奢香县爆雷(二)
李明阳微微点了一下头,随即转向第二个方向:
“第二,宣传部门要加强舆论监管,第一时间引导舆论走向,依照事实发布相关报道和处理措施。这件事现在已经在网上炸开了,我们要用透明和速度来灭火,拖延和捂盖子只会让火越烧越大。”
他说完,梁建军几乎是屁股离了凳子半寸,语速比平时快了一倍:
“散会之后我们宣传部门马上针对这次污染事件做一个专题报道,把初步调查进展和市里的应急处置方案同时发布出去,主动回应关切,不留信息空白。”
李明阳点了头,竖起第三根手指:
“第三,市政府牵头民政、卫健、环保等部门组成后勤保障小组,下沉到泗水镇。任务有两项——一是对当地水源和土壤的污染指标做全面监测,拿出科学数据;二是对已经出现身体不适的群众进行全方位的身体体检,一个都不能漏。视检查结果做出相应预案,该治疗的立即安排治疗,该转移的转移,该赔偿的赔偿。老百姓的健康是第一位的,这一点没有任何讨价还价的余地。”
他的最后一句话落下时,会议室里响起了翻笔记本和笔尖划过纸面的沙沙声,每个人都在快速记录着自己的任务分工。空气依然凝重,但那种凝滞的沉默被一种紧迫的行动节奏所取代了,仿佛一辆巨大的机器在短暂的停顿之后重新轰然启动,每一个齿轮都在李明阳的指令下开始咬合转动。

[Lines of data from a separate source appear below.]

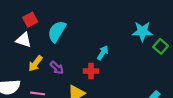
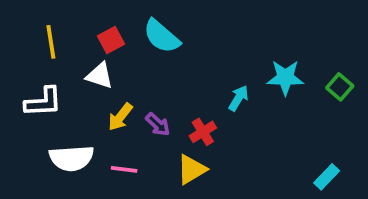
cyan semicircle: (57, 31) -> (162, 36), moved, turned -80
cyan star: (142, 31) -> (285, 78), moved
red cross: (91, 71) -> (203, 132), moved, turned -32

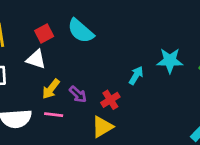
pink line: (124, 169) -> (54, 115), moved

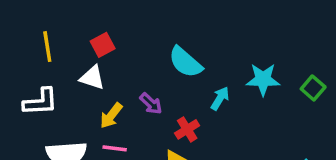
cyan semicircle: (81, 31) -> (185, 62), moved
purple arrow: (78, 94) -> (151, 104), moved

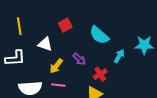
red square: (103, 45) -> (65, 25), moved

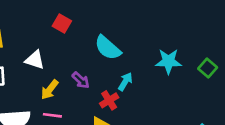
red square: (65, 25) -> (62, 23), moved, turned -32
cyan arrow: (119, 56) -> (125, 82), moved

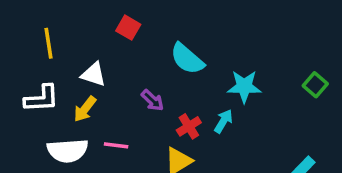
cyan star: (168, 61) -> (244, 86), moved
cyan arrow: (125, 82) -> (223, 121), moved
yellow arrow: (50, 90) -> (85, 109), moved

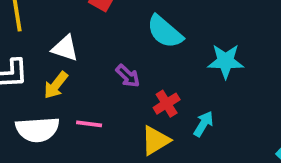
cyan arrow: (223, 121) -> (203, 124), moved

而另一边,飞驰在通往奢香县公路上的黑色轿车里,气氛同样压抑而焦灼。李涛坐在后座,身体前倾,手肘撑在膝盖上,两只手紧紧交握着,目光始终盯着前方的路面,不停看着仪表盘上的时间和距离显示,心里像有一团火在烧。
他刚刚已经和泗水镇的党委书记通完电话,而对方给他的回答是一切正常。他不禁怀疑是不是李明阳这个市委书记弄错了,可那仅剩的政治敏感度又不断的提醒他李明阳不可能和他开玩笑。
就在这个时候,副驾驶座上的秘书侧过身来,手里拿着正在震动的手机,压低声音说了一句:
“书记,泗水镇崔健书记的电话。”
李涛几乎是抢过手机放到耳边,语气带着一种不耐烦的急促:
“说。”
电话那头传来的声音让他的心脏猛地一沉。崔健的呼吸明显比平时急促,语速快得像连珠炮,带着一种基层干部面对突发重大事件时特有的惊慌和紧迫:
“书记,出大事了!”
李涛的脊背瞬间绷直,连声音都变了调:
“发生什么事了?”
“就在刚刚,泗水镇下水村有部分群众出现了轻微中毒的症状,恶心、头晕、呕吐,现在正在镇卫生院集中救治,而且这个数字还在增加。村里面已经乱成一团了,有村民开始聚集到村委会讨要说法,场面快要失控了。”
崔健的声音里带着明显的颤抖和焦虑,背景音里隐约能听到嘈杂的人声和电话铃声。
李涛握着手机的手指因为用力而发白,他的大脑在那一瞬间飞速运转,多年的基层经验让他本能地做出了第一反应:
“马上组织所有可用的力量抢救中毒群众,镇卫生院如果人手不够就立刻从县医院调人,我批这个条子。另外,派人到村委会去做群众安抚工作,告诉他们县里已经出手了,让他们先稳住情绪,不要有过激行为。我现在正在赶往泗水的路上,县里的支援力量我马上安排,有新的情况第一时间向我汇报,一分钟都别耽搁!”
“好的,书记!我马上安排!”
崔健说完便匆匆挂了电话,听筒里留下一片忙音。
李涛放下手机,坐在后座上呆了两秒,然后像被什么东西猛地弹起来一样,又快速拨出了几个电话——一个是县医院院长的号码,命令他立刻组织医护力量增援泗水镇卫生院;一个是县环保局局长的号码,让他带着监测设备马上下乡;还有一个是县公安局局长的号码,要求他派人去维护现场秩序、防止群体性事件的发生。
做完了这一切,他把手机慢慢放回座椅上,整个人像被抽空了力气一样瘫靠进椅背里,目光放空地看着车窗外飞速掠过的田野和村庄。那些灰蒙蒙的、冬日的乡村景色在他眼前模糊成了一片,他的嘴唇微微颤动了一下,用几乎只能自己听见的声音说出了一句话:
“完了……全完了。”
这短短两个字从喉咙里滚出来的时候,带着一种快要压垮他肩膀的重量。他闭上了眼睛,车厢里安静得只剩下引擎的嗡鸣和车轮碾压路面的沙沙声。前座的司机和秘书都不敢出声,甚至连呼吸都刻意放轻了。